> **What to do**
How many lines of the entries below include the word "faire"? Answer with the number alone.

> **Source information**
————
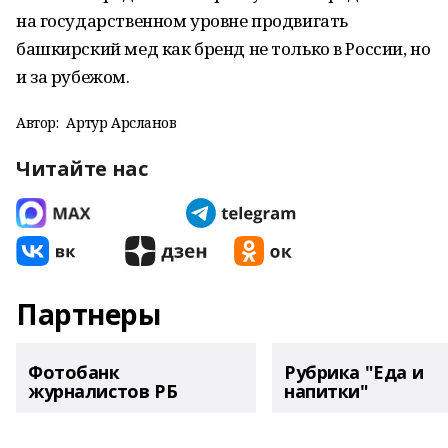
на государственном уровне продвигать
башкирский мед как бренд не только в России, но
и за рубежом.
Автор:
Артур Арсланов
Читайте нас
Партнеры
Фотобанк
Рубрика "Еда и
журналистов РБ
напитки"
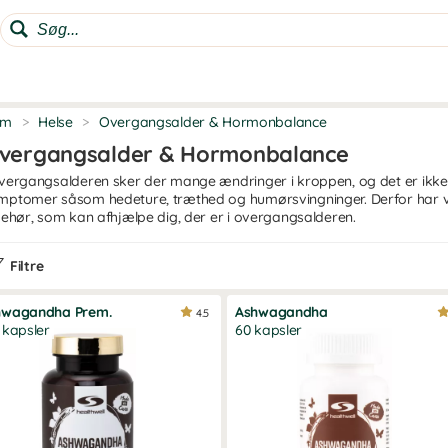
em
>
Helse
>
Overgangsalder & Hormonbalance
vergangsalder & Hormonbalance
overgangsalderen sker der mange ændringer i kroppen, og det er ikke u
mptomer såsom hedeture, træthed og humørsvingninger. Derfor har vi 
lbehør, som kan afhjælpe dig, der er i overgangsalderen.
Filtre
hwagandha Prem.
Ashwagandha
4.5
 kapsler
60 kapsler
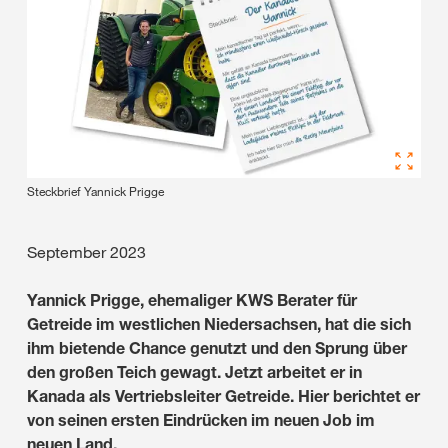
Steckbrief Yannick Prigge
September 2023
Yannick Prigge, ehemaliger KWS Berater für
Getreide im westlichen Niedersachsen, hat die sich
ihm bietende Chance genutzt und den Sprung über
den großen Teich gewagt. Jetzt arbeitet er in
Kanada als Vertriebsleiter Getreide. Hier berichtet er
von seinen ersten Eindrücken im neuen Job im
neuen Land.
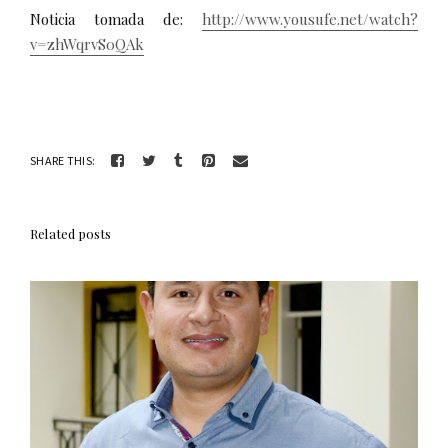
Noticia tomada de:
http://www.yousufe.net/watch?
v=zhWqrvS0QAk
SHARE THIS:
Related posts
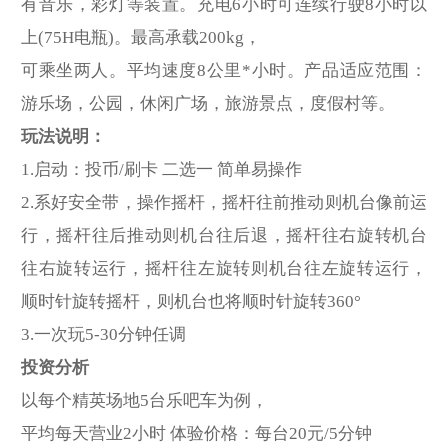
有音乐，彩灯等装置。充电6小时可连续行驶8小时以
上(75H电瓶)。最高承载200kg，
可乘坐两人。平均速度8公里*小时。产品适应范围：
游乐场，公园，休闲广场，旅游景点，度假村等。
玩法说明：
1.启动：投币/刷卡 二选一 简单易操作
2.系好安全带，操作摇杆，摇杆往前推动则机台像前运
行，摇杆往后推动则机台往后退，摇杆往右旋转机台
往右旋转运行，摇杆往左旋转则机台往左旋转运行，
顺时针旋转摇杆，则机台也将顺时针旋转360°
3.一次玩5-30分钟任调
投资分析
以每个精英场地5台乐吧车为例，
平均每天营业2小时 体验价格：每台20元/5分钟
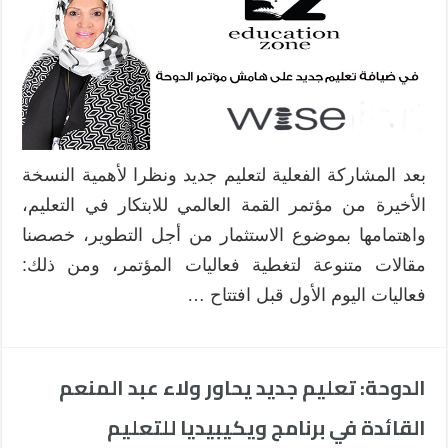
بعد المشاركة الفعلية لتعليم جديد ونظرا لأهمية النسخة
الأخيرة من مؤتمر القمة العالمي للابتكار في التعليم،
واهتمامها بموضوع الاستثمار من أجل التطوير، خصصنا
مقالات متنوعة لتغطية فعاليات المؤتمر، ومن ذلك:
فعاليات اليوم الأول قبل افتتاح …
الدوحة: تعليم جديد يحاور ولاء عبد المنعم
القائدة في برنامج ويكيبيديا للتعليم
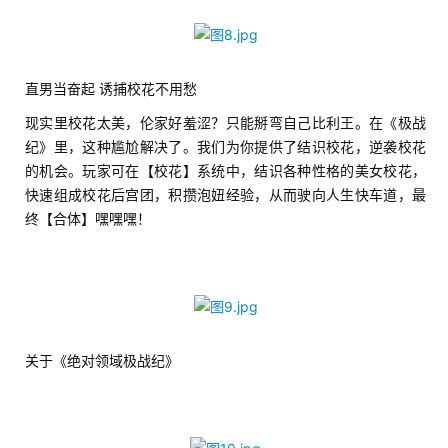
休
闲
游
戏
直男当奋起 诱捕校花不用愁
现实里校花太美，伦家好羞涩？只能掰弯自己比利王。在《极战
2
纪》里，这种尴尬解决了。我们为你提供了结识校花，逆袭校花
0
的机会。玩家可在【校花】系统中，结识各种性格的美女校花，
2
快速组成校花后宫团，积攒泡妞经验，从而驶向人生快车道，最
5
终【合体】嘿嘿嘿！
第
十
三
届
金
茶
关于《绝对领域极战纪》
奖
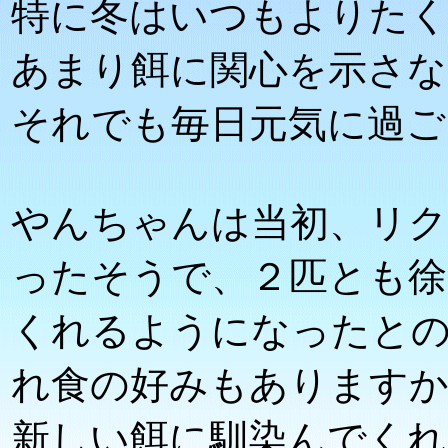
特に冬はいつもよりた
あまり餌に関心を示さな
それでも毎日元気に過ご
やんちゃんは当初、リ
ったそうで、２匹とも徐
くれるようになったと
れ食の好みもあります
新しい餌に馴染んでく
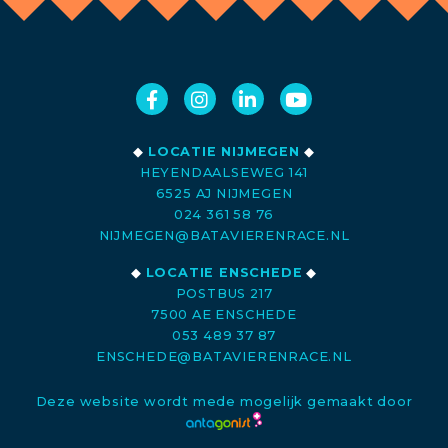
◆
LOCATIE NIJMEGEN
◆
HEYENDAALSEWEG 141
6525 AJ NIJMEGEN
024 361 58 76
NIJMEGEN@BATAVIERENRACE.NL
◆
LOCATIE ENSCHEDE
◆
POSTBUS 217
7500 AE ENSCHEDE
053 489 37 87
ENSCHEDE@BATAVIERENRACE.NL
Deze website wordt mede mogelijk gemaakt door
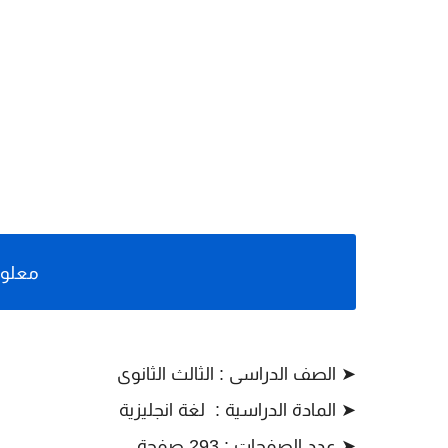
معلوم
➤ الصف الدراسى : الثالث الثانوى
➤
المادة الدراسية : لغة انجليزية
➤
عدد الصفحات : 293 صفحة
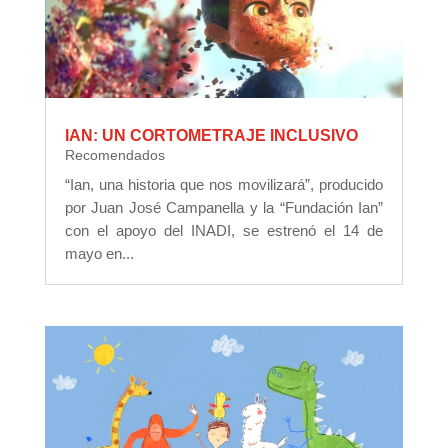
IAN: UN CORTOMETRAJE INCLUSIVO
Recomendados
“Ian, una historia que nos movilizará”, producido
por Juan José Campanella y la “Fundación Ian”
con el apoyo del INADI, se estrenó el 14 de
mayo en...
————
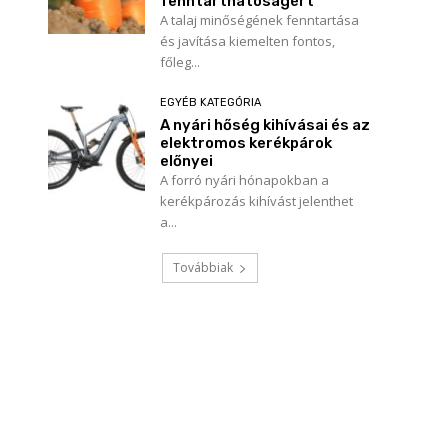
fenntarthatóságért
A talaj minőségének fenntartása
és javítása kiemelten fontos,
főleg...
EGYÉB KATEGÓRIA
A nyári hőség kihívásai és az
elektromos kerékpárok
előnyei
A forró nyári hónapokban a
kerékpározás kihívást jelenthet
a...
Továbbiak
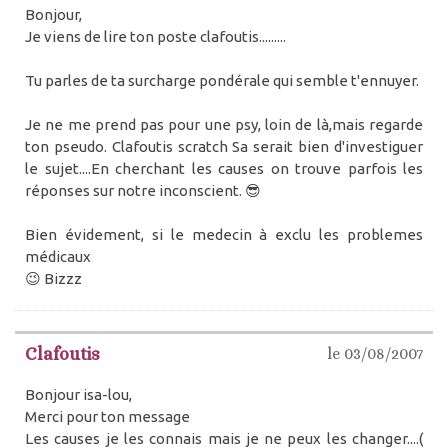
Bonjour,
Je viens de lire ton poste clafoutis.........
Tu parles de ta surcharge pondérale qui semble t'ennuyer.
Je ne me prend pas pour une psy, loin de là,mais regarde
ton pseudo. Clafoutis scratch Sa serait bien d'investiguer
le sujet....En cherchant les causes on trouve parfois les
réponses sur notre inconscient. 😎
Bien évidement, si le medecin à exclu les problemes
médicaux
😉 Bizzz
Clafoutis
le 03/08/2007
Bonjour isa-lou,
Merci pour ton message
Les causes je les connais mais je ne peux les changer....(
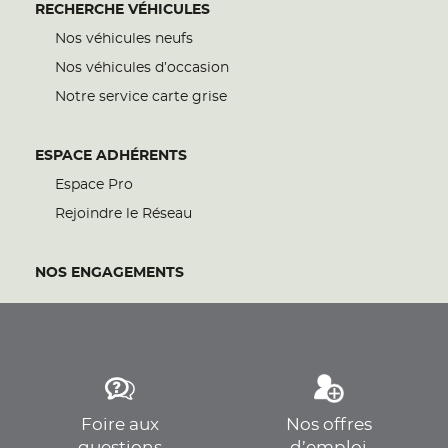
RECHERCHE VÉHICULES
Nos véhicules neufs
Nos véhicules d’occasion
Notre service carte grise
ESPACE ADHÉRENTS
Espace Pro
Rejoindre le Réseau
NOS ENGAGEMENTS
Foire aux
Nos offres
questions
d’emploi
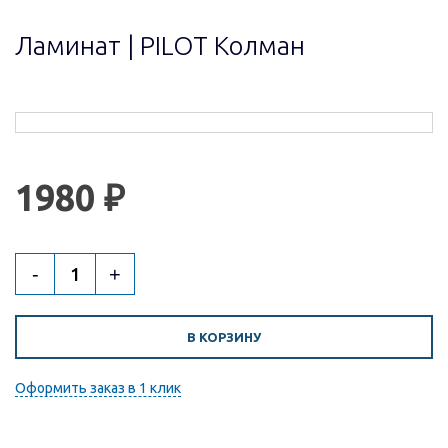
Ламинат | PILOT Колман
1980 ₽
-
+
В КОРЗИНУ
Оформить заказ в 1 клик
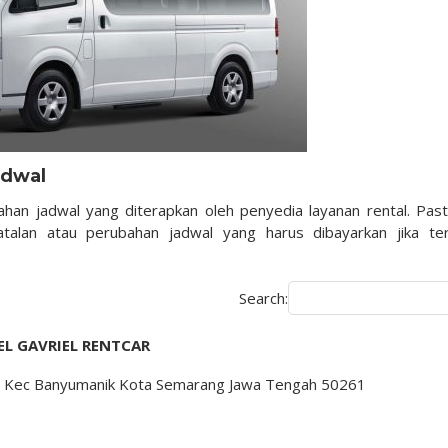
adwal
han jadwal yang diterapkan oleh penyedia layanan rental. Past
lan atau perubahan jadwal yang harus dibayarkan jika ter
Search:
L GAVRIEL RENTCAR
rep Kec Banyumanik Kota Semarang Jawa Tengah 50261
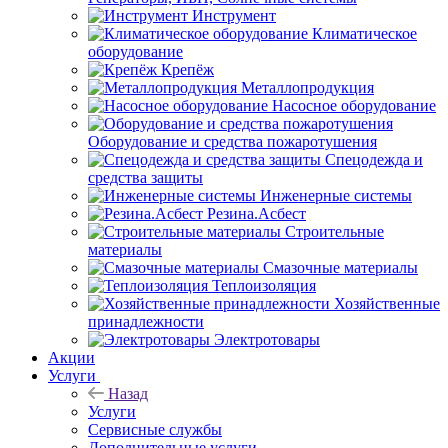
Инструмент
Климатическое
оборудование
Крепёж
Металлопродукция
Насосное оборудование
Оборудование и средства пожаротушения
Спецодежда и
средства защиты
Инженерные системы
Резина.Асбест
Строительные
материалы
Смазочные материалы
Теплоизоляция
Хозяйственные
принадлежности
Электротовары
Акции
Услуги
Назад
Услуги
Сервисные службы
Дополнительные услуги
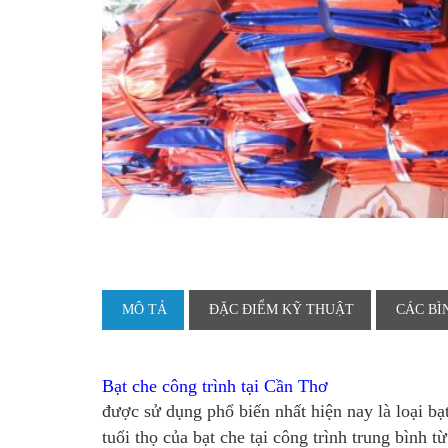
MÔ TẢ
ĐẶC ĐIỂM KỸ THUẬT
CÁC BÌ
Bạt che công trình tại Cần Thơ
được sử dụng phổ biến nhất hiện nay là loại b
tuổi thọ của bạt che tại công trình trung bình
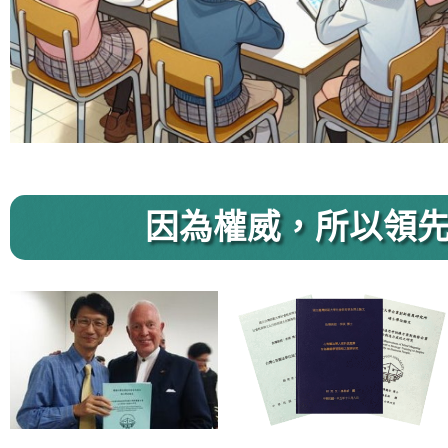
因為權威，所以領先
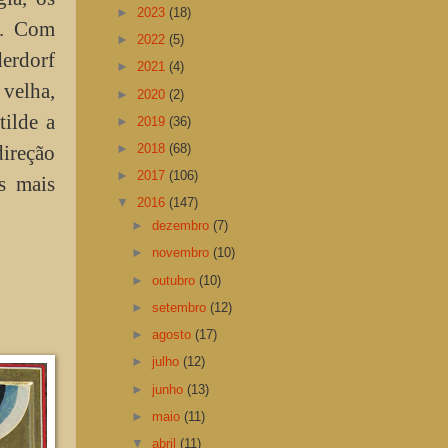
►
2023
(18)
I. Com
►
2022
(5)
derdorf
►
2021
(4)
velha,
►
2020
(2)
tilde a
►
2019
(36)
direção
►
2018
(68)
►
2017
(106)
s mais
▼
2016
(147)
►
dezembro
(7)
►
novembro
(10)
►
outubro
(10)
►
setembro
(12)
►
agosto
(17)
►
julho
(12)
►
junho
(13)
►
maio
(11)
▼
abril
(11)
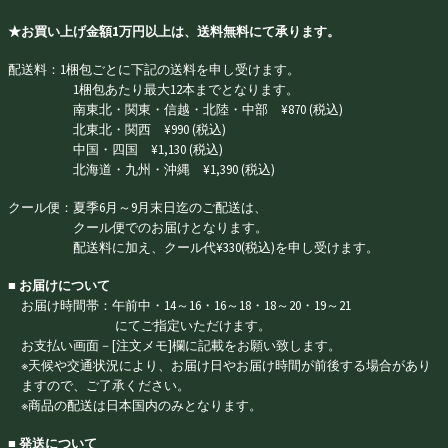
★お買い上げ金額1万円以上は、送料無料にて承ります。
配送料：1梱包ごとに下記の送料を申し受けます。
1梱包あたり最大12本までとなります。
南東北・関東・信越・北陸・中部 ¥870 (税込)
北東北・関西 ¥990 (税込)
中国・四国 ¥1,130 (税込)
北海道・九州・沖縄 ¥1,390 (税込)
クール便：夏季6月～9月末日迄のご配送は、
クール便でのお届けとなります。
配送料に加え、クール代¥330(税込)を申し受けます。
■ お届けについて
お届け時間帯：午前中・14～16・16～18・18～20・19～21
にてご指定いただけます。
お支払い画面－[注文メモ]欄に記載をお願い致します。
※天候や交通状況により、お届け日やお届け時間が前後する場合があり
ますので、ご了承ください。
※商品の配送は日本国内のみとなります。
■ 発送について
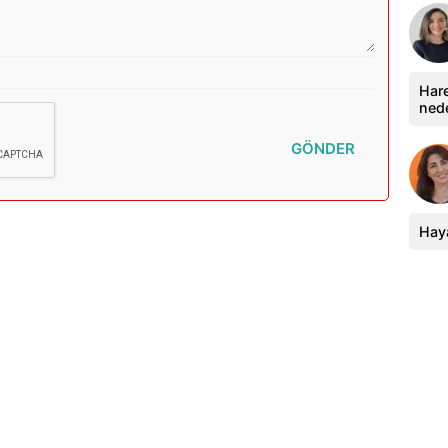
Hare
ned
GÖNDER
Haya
————
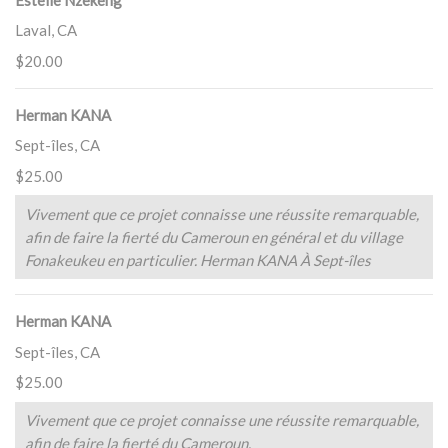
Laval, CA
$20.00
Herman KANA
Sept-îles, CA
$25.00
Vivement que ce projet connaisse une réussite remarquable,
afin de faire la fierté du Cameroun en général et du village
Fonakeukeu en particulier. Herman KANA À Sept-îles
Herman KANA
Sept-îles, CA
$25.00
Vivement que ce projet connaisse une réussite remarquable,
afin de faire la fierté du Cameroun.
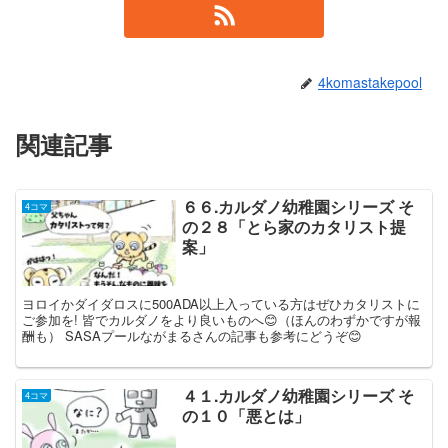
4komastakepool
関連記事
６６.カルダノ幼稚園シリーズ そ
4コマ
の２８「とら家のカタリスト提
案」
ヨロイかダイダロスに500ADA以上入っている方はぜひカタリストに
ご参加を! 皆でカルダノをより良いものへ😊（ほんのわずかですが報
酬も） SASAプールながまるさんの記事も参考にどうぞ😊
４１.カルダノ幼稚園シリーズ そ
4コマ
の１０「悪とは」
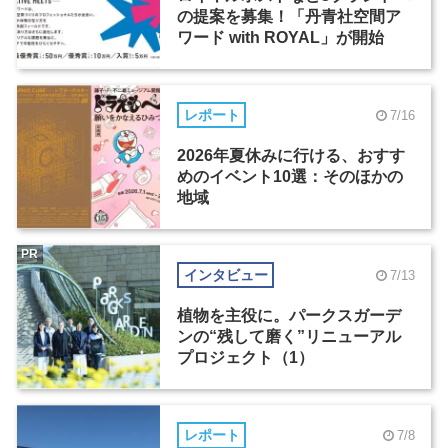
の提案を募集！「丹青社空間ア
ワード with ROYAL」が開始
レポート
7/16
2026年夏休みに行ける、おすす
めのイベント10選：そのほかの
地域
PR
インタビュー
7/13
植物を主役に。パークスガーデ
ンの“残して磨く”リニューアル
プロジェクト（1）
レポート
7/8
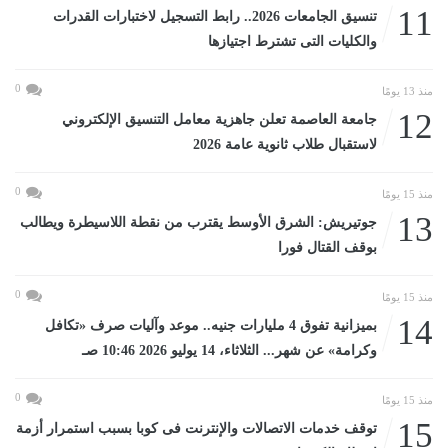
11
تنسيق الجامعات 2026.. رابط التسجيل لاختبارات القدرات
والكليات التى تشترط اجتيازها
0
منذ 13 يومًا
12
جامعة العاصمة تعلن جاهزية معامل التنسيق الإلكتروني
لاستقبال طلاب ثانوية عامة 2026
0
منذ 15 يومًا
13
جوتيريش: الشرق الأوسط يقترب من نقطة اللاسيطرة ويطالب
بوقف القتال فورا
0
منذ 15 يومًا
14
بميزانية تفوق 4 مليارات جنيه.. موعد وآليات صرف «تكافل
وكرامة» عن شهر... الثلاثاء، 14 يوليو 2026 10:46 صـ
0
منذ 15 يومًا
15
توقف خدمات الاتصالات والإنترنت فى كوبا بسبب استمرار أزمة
————
> **Response below**
2